MND Association team up with Barnardo’s to provide counselling service for children and young people

Two charities have teamed up to launch a counselling service for children and young people affected by motor neurone disease. 

Children and young people affected by motor neurone disease (MND) can now access professional counselling within days thanks to a collaboration by two charities. The partnership between the MND Association and Barnardo’s will shave months off of the waiting times for counselling support. 

“Parents with MND have always told that us one of their biggest worries is the impact of their diagnosis on their family,” explains Laura Willix, children and young person’s service development manager for the MND Association.

“The disease can progress rapidly and children and young people in need of help cannot wait months, and in some cases years, for vital support.”

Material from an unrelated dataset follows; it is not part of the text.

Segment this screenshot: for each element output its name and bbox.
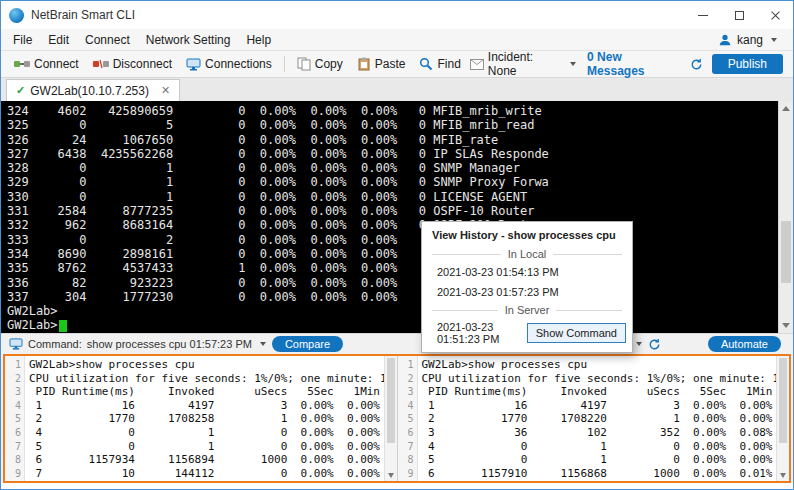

Research from the MND Association found children whose close family members had been diagnosed with the terminal illness were having to wait up to 18 months to access vital counselling services. The new service will slash that waiting time to just five days. 

“We are absolutely delighted to be working with the MND Association; having the opportunity to support children and young people to manage the challenges and anxieties that they may be facing,” reveals Sarah Wilkinson, operations manager at the Barnardo’s LINK Therapeutic Support Service

The tailored counselling is available for children, young people and their families. It is based on the Barnardo’s 2020 Family Support Service which has supported hundreds of families dealing with the challenges of the COVID-19 pandemic. The service has now been adapted specifically for families affected by MND. 

Children and young people can access the counselling at any stage they need support – from diagnosis of a loved one to post-bereavement, with sessions held online or over the phone. 

“Our new service will give children fast access to counselling sessions as soon as they need it,” emphasises Laura. “They can talk openly about their worries and fears to a counsellor with specialist MND knowledge who will help them deal with the difficult times ahead and hopefully go some way to alleviating the worries of the loved one facing the disease.”


The support provided by the new service will stretch further than these calls, therapists will also support and empower parents, giving them the tools, knowledge and access to resources to help younger children who may find it difficult to engage with sessions virtually.

“Both Barnardo’s and the MND Association clearly share core values around strengthening family relationships and promoting safer childhoods,” adds Sarah. “By working in partnership, I believe we can make a real difference to the families we work with.”

The service has been funded by the James Milner Foundation as part of its commitment to support children and young people affected by MND.